The pandemic has influenced how we work, attend school, travel, shop and even relax. At the height of the pandemic we were all aware of the difficult situation faced by many senior living facilities across Canada, leaving seniors more vulnerable and worst affected by the virus.
For some, this situation has offered an opportunity to reflect on how well our needs are met by our accommodation at home. Whether you are concerned for your own needs as you age, or those of a loved one, to continue living happily in our own homes as we get older, often some adaptations may be required.
When mobility concerns start to affect you or your family, your living space can become an additional burden if it is challenging to get around. Entrances, stairs and bathrooms should not be a barrier to the enjoyment of one’s home.
If you are keen to maintain your comfort at home far into the future, consider renovating the areas that can become an obstacle for mobility, swiftly making your home accessible again. At Stiltz Home Elevators, we look at five of the most common needs:
The first consideration for most new wheelchair users or those who need another form of walking aid, is the doorways within their home. Even in a single-storey house you probably have an entrance way with a couple of steps to gain access. Making the front porch easily accessible is crucial, whether by introducing a ramp, which can be portable or fixed, or renewing the doorway with a wider alternative. Similarly, entrances within the home may need renovating to improve access by consulting a qualified structural engineer. In some cases, rearranging the layout of furniture within some of the most used rooms can help make it easier to get around safely.

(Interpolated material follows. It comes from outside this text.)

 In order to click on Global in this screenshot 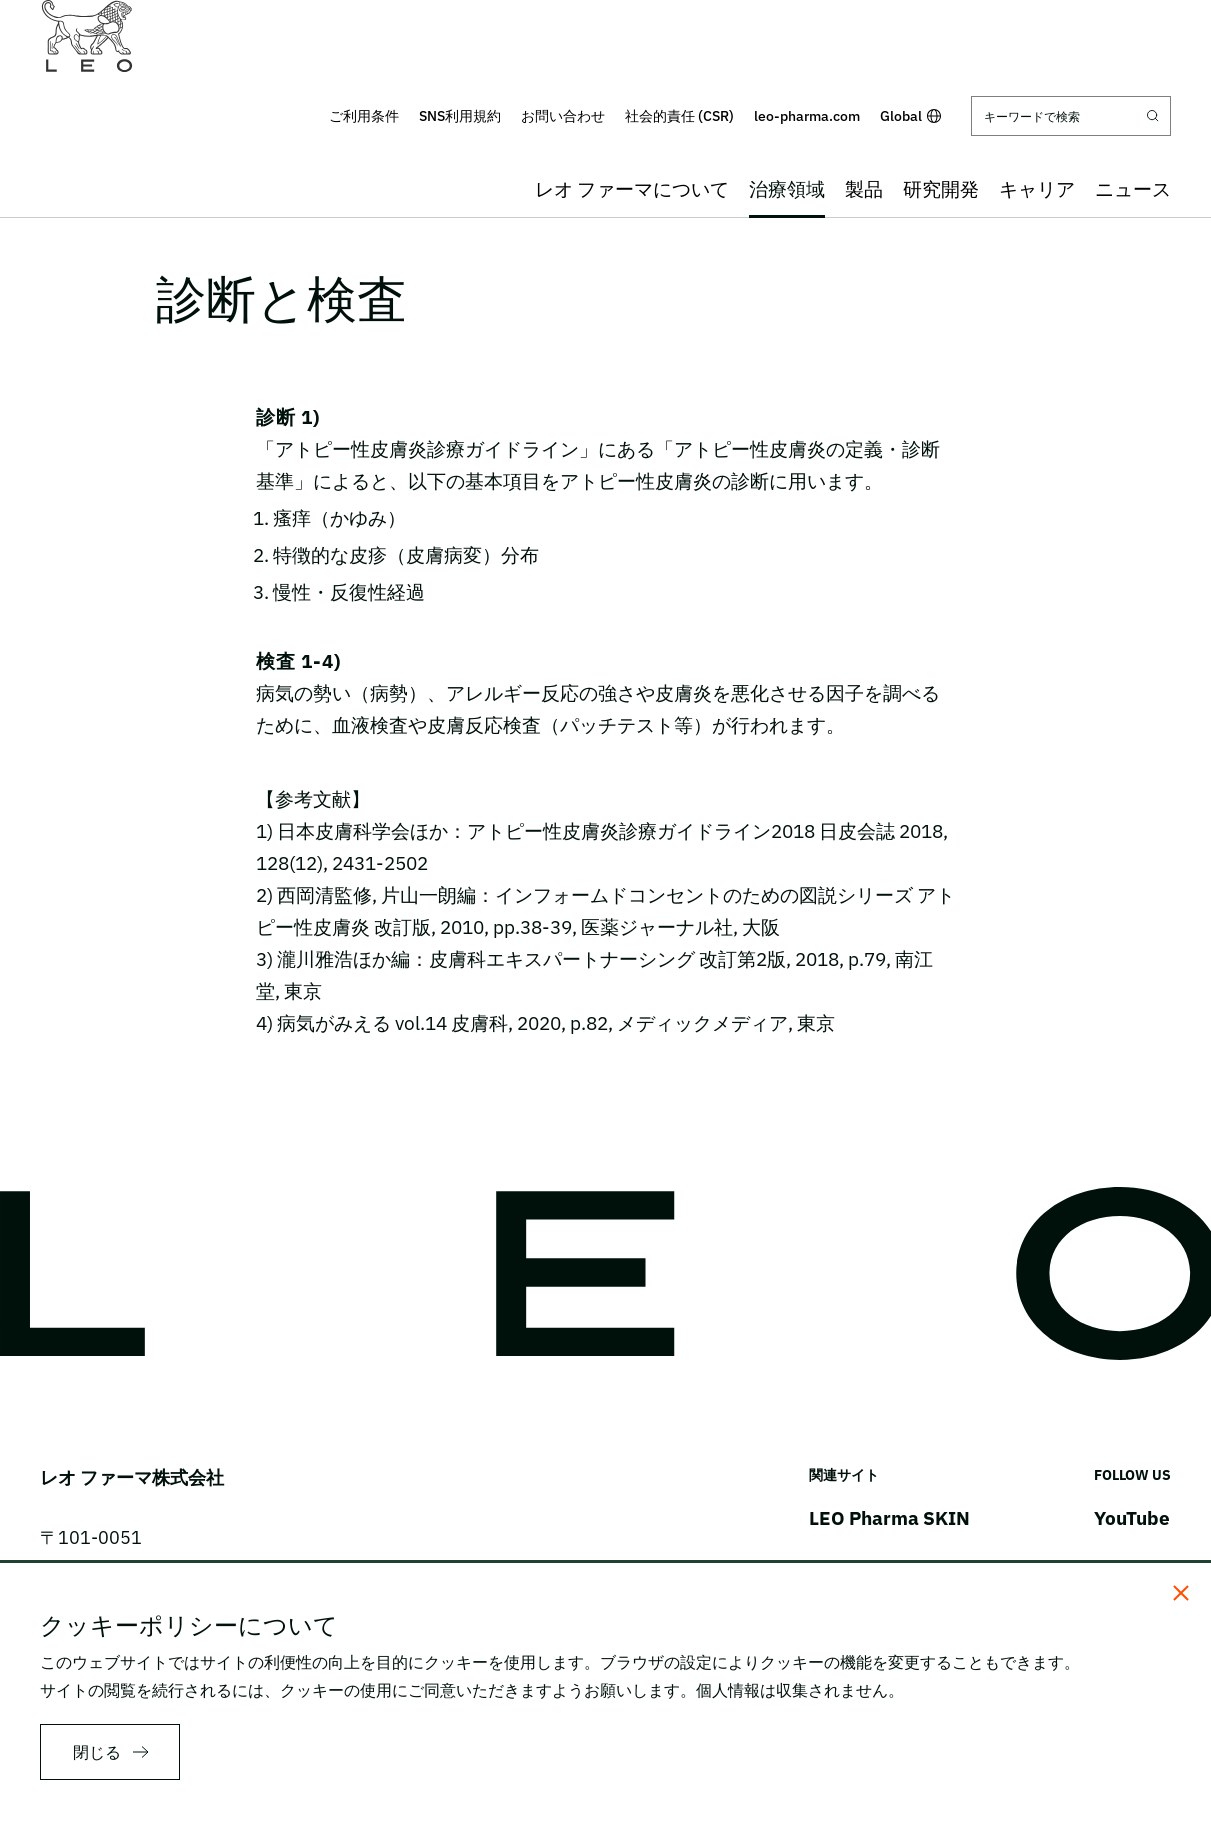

Making sure the bathroom is a safe place that can be used without assistance is crucial for maintaining privacy and dignity as we age. Ensuring the bath is at a suitable height, grab handles are in place close to the bathtub and toilet are relatively simple things to introduce. Walk in bathtubs can make baths a regular option once again. However, if wheelchair access is needed within the bathroom this may be a larger renovation project. For some, a wet room can be a helpful solution, with seating in place to enable a comfortable shower.
Tiles that become slippery when wet can be replaced with non-slip surfaces throughout which reduces the risk of falling.
These are a hazard for many, not just those with reduced mobility. No one wants to be reduced to living in only certain areas of their home if this can be avoided, though many have concerns as to the difficulties which may be involved in using equipment such as stair lifts. Not to mention the visual impact of these on the home itself. A home elevator may be the ideal option in this case, as a home enhancing feature for both yourself and others. With choices which can comfortably accommodate a wheelchair or walking frame and match your décor to boot, requiring no load bearing walls, the introduction of a home lift has proven to be an elegant, swift, safe and life changing solution for many Canadians.
Appliances / Kitchen
To make your kitchen suitable in the event of needing a wheelchair there needs to be sufficient space to pull up to the table where you eat, as well as having appliances and counter tops within easy reach. So, if you are planning a new kitchen soon, think ahead to ensure the arrangement you choose will have longevity and suit your future needs. Avoid stacking large appliances in the utility room, seek to have your oven at a height easy for you to lift trays in and out of and allow for enough space between counters and upon entering to accommodate a walking frame.
As well as tiles which can become slippery and hazardous, hardwood floors, thick rugs (or those which are prone to slipping) and even the grouting between floor tiles can cause problems for mobility aids such as walkers or sticks. Often, short pile carpet to provide a level surface throughout can be the easiest solution.